Source data
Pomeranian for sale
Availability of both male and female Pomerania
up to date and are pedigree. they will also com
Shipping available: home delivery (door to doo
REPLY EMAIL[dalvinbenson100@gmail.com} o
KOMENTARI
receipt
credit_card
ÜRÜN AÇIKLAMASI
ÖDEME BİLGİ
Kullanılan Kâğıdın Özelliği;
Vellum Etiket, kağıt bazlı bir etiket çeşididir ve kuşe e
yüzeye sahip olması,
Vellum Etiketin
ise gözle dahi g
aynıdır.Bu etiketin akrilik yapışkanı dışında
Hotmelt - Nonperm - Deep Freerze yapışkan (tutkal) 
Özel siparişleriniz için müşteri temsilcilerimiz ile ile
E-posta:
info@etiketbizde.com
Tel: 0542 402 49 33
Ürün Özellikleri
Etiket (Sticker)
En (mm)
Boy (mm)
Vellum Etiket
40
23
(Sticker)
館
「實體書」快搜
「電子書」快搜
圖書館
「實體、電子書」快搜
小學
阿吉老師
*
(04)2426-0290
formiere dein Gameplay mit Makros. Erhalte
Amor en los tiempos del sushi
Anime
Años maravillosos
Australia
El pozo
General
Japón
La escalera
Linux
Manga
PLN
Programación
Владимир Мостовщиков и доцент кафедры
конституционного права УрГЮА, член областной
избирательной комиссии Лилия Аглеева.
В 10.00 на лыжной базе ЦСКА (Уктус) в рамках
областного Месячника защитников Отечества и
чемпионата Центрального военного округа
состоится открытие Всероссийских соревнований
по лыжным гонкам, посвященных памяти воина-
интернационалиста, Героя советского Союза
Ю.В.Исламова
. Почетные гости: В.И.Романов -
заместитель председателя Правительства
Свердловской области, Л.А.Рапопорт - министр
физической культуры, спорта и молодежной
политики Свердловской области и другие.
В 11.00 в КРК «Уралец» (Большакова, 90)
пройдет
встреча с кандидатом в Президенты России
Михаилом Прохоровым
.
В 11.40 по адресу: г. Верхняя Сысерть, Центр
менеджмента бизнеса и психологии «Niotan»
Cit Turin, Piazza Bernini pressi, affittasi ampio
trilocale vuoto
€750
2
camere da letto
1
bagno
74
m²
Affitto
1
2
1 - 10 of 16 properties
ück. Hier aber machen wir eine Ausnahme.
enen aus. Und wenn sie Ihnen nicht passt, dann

Your objective
In the material above, find the lines that contain "области" and show them.

Result of the task
Свердловской области, Л.А.Рапопорт - министр
политики Свердловской области и другие.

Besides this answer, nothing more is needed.